News From Transplant Week of January 27, 2002 / Vol. 3 No. 4

 

California Prison Inmate Gets Heart Transplant

 

A two-time felon serving a 14-year sentence for a 1996 robbery has received a heart transplant at Stanford Medical Center, according to California prison officials.

"As far as I can tell, this is the first heart transplant in the country for a prison inmate," said Russ Heimerich, spokesman for the California Department of Corrections. In 1995, a federal court ordered California to give a kidney transplant to a prison inmate whose request had previously been denied.

"We're not insensitive to the larger issues here," said Heimerich. "There's the whole question of how far should we go for inmate medical care."

It certainly is likly to be a growing issue given the large number of prisoners with hepatitis C who are likely to need new livers in the years ahead, said Scott Chavez, a spokesman for the National Commission on Correctional Health Care.
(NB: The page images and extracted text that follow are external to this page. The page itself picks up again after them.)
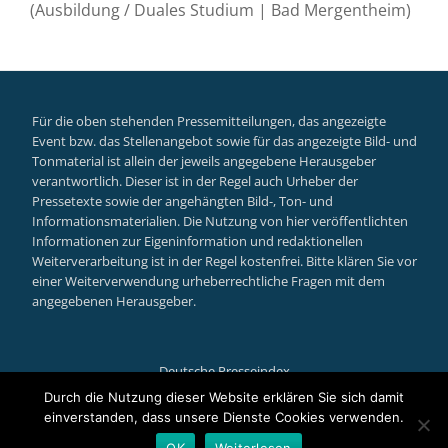
(Ausbildung / Duales Studium | Bad Mergentheim)
Für die oben stehenden Pressemitteilungen, das angezeigte
Event bzw. das Stellenangebot sowie für das angezeigte Bild- und
Tonmaterial ist allein der jeweils angegebene Herausgeber
verantwortlich. Dieser ist in der Regel auch Urheber der
Pressetexte sowie der angehängten Bild-, Ton- und
Informationsmaterialien. Die Nutzung von hier veröffentlichten
Informationen zur Eigeninformation und redaktionellen
Weiterverarbeitung ist in der Regel kostenfrei. Bitte klären Sie vor
einer Weiterverwendung urheberrechtliche Fragen mit dem
angegebenen Herausgeber.
Deutsche Presseindex
Secondary
Durch die Nutzung dieser Website erklären Sie sich damit
einverstanden, dass unsere Dienste Cookies verwenden.
Menu
Llorix One Lite
powered by
WordPress
OK
Weiterlesen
The decision to perform the transplant on the 31-year-old inmate was made by a committee of doctors at Stanford, not by the Department of Corrections, officials said.

On Jan. 4, one day after the inmate received his new heart, there were 4,119 patients -- including 500 in California -- on the waiting list for a donor heart, according to the United Network for Organ Sharing. Only about half that number of hearts become available for transplant each year.

In 1976, the U.S. Supreme Court ruled that denial of decent medical care to prisoners violates the constitutional prohibition against cruel and unusual punishment. The 1995 federal court decision ordering a kidney transplant was based on that ruling.